*Requirement*:
In the records below, some lines contain the word "tunelu". Copy each of them.

++++++++++

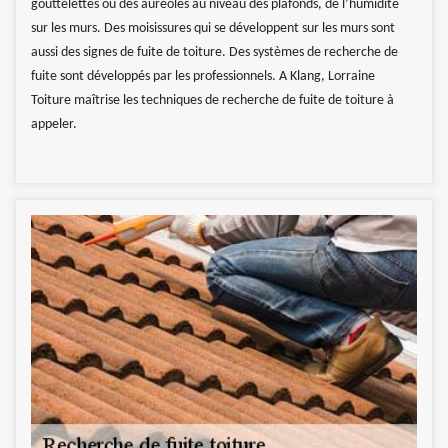
gouttelettes ou des auréoles au niveau des plafonds, de l’humidité
sur les murs. Des moisissures qui se développent sur les murs sont
aussi des signes de fuite de toiture. Des systèmes de recherche de
fuite sont développés par les professionnels. A Klang, Lorraine
Toiture maîtrise les techniques de recherche de fuite de toiture à
appeler.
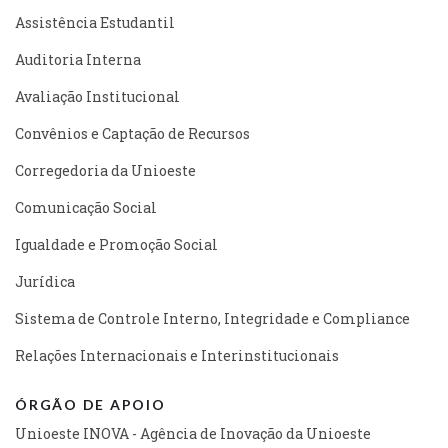
Assistência Estudantil
Auditoria Interna
Avaliação Institucional
Convênios e Captação de Recursos
Corregedoria da Unioeste
Comunicação Social
Igualdade e Promoção Social
Jurídica
Sistema de Controle Interno, Integridade e Compliance
Relações Internacionais e Interinstitucionais
ÓRGÃO DE APOIO
Unioeste INOVA - Agência de Inovação da Unioeste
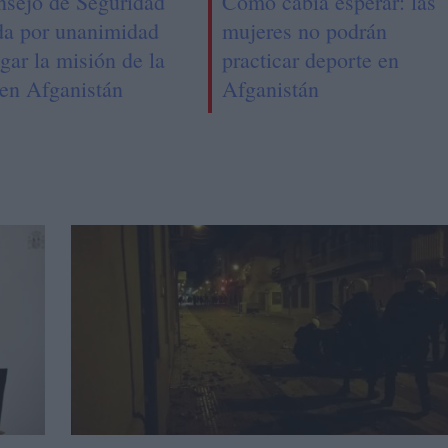
nsejo de Seguridad
Como cabía esperar: las
da por unanimidad
mujeres no podrán
gar la misión de la
practicar deporte en
n Afganistán
Afganistán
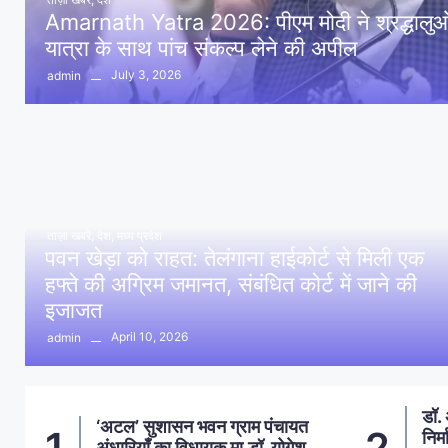
Amarnath Yatra 2026: पीएम मोदी ने श्रद्धालुओं 
यात्रा के साथ पांच संकल्प लेने की अपील
July 3, 2026
admin
ताज़ा खबरें
,
देश
,
मध्य प्रदेश
पवन खेड़ा को राहत: तेलंगाना हाईकोर्ट से मिली एक
हफ्ते की अग्रिम जमानत, संबंधित कोर्ट में जाने की
इजाजत
April 10, 2026
admin
डॉ. अंबेडकर प्रतिमा स्थल पर
आमल
2
3
निर्माण सामाग्री से फैली गंदगी, दलित
प्र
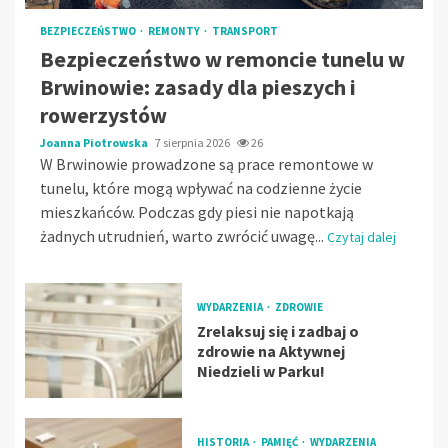
BEZPIECZEŃSTWO
REMONTY
TRANSPORT
Bezpieczeństwo w remoncie tunelu w
Brwinowie: zasady dla pieszych i
rowerzystów
Joanna Piotrowska
7 sierpnia 2026
26
W Brwinowie prowadzone są prace remontowe w
tunelu, które mogą wpływać na codzienne życie
mieszkańców. Podczas gdy piesi nie napotkają
żadnych utrudnień, warto zwrócić uwagę...
Czytaj dalej
WYDARZENIA
ZDROWIE
Zrelaksuj się i zadbaj o
zdrowie na Aktywnej
Niedzieli w Parku!
HISTORIA
PAMIĘĆ
WYDARZENIA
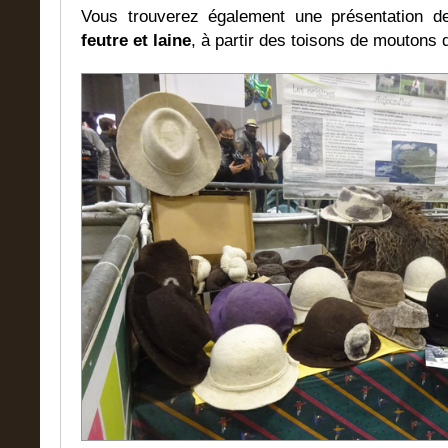
Vous trouverez également une présentation 
feutre et laine
, à partir des toisons de moutons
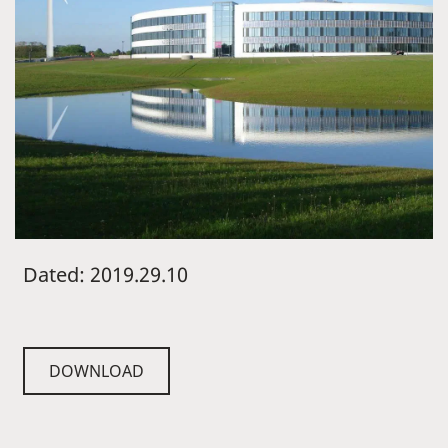
Dated: 2019.29.10
DOWNLOAD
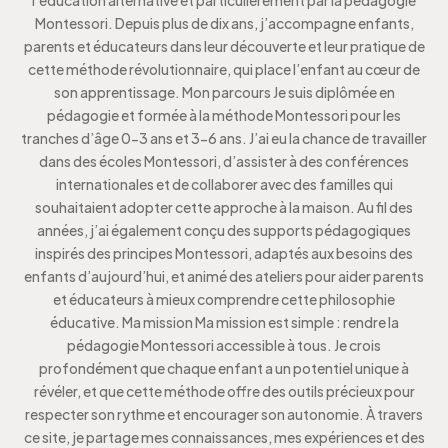
Montessori. Depuis plus de dix ans, j’accompagne enfants,
parents et éducateurs dans leur découverte et leur pratique de
cette méthode révolutionnaire, qui place l’enfant au cœur de
son apprentissage. Mon parcours Je suis diplômée en
pédagogie et formée à la méthode Montessori pour les
tranches d’âge 0-3 ans et 3-6 ans. J’ai eu la chance de travailler
dans des écoles Montessori, d’assister à des conférences
internationales et de collaborer avec des familles qui
souhaitaient adopter cette approche à la maison. Au fil des
années, j’ai également conçu des supports pédagogiques
inspirés des principes Montessori, adaptés aux besoins des
enfants d’aujourd’hui, et animé des ateliers pour aider parents
et éducateurs à mieux comprendre cette philosophie
éducative. Ma mission Ma mission est simple : rendre la
pédagogie Montessori accessible à tous. Je crois
profondément que chaque enfant a un potentiel unique à
révéler, et que cette méthode offre des outils précieux pour
respecter son rythme et encourager son autonomie. À travers
ce site, je partage mes connaissances, mes expériences et des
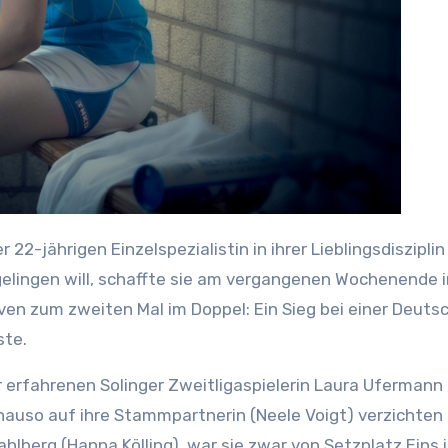
gelingen will, schaffte sie am vergangenen Wochenende i
en zum zweiten Mal im Doppel: Ein Sieg bei einer Deuts
ste.
r erfahrenen Solinger Zweitligaspielerin Laura Ufermann 
nauso auf ihre Stammpartnerin (Neele Voigt) verzichte
ahlberg (Hanna Kölling), war sie zwar von Setzplatz Eins 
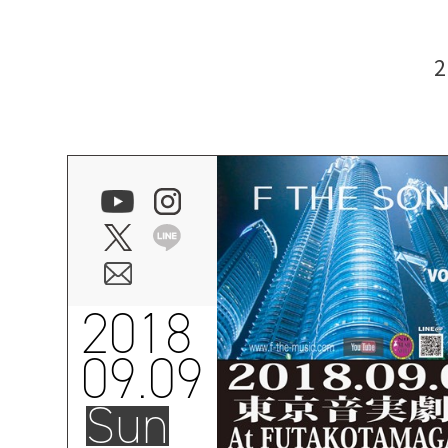
2018
09.09
Sun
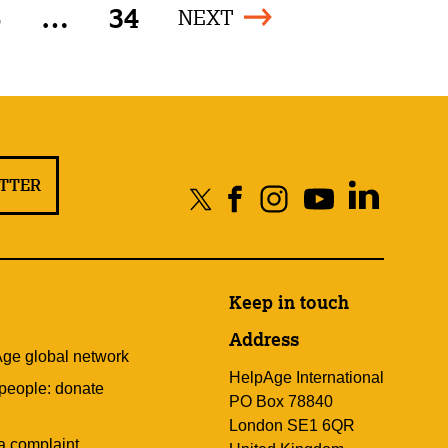
6
…
34
NEXT
ETTER
Keep in touch
Address
Age global network
HelpAge International
 people: donate
PO Box 78840
London SE1 6QR
a complaint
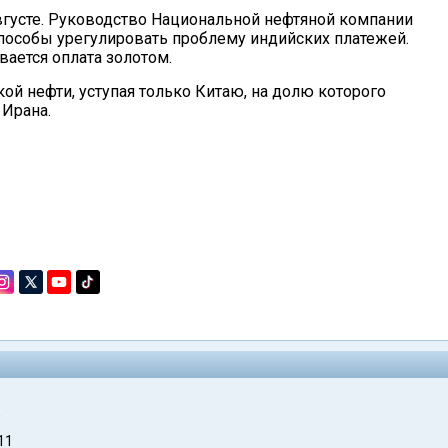
вгусте. Руководство Национальной нефтяной компании
способы урегулировать проблему индийских платежей.
ается оплата золотом.
ой нефти, уступая только Китаю, на долю которого
 Ирана.
ь
11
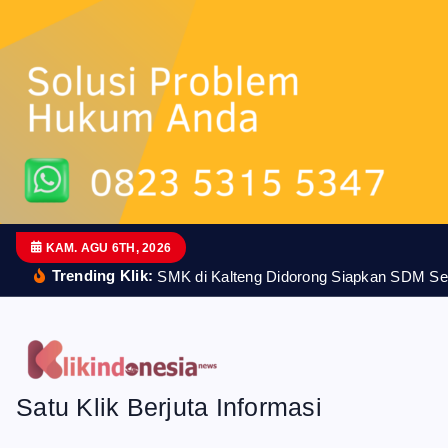
n
t
KAM. AGU 6TH, 2026
Trending Klik:
SMK di Kalteng Didorong Siapkan SDM Se
Satu Klik Berjuta Informasi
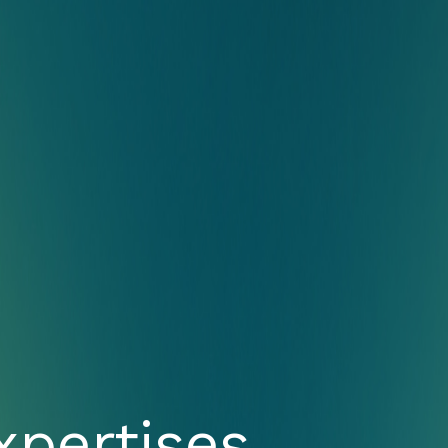
xpertises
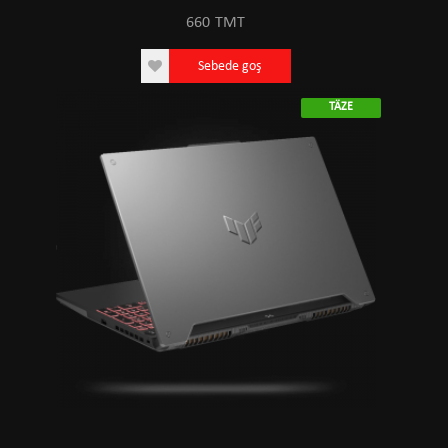
660
TMT
Sebede goş
TÄZE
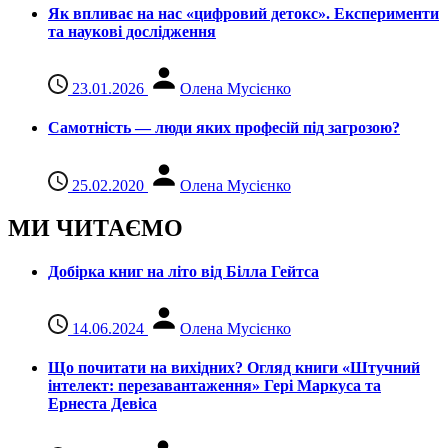
Як впливає на нас «цифровий детокс». Експерименти
та наукові дослідження
23.01.2026
Олена Мусієнко
Самотність — люди яких професій під загрозою?
25.02.2020
Олена Мусієнко
МИ ЧИТАЄМО
Добірка книг на літо від Білла Гейтса
14.06.2024
Олена Мусієнко
Що почитати на вихідних? Огляд книги «Штучний
інтелект: перезавантаження» Гері Маркуса та
Ернеста Девіса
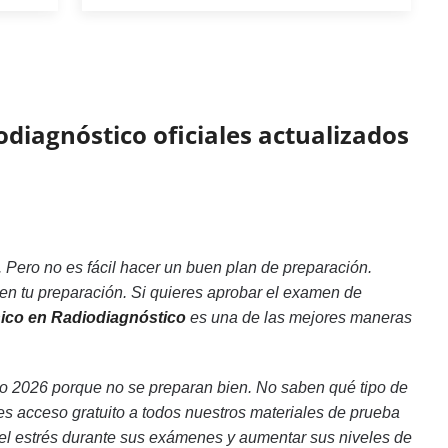
diagnóstico oficiales actualizados
Pero no es fácil hacer un buen plan de preparación.
 en tu preparación. Si quieres aprobar el examen de
nico en Radiodiagnóstico
es una de las mejores maneras
 2026 porque no se preparan bien. No saben qué tipo de
s acceso gratuito a todos nuestros materiales de prueba
r el estrés durante sus exámenes y aumentar sus niveles de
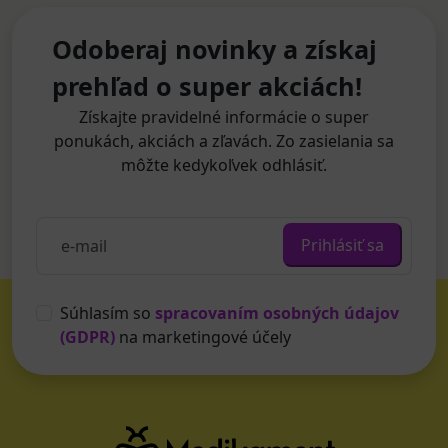
Odoberaj novinky a získaj
prehľad o super akciách!
Získajte pravidelné informácie o super
ponukách, akciách a zľavách. Zo zasielania sa
môžte kedykoľvek odhlásiť.
Prihlásiť sa
Súhlasím so
spracovaním osobných údajov
(GDPR)
na marketingové účely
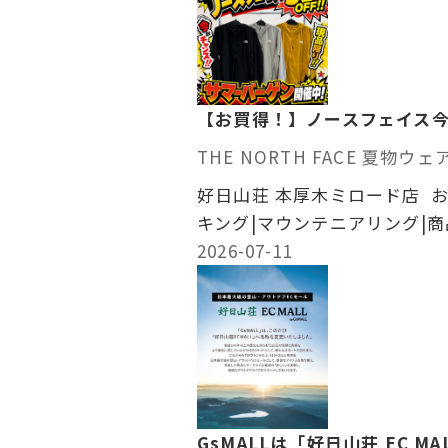
【お買得！】ノースフェイス今
THE NORTH FACE 夏物ウ
好日山荘 本厚木ミロード店 お
キング|マウンテニアリング|
2026-07-11
GsMALLは「好日山荘 EC M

++++++++++

*Task result*:
Bezpieczeństwo w remoncie tunelu w
tunelu, które mogą wpływać na codzienne życie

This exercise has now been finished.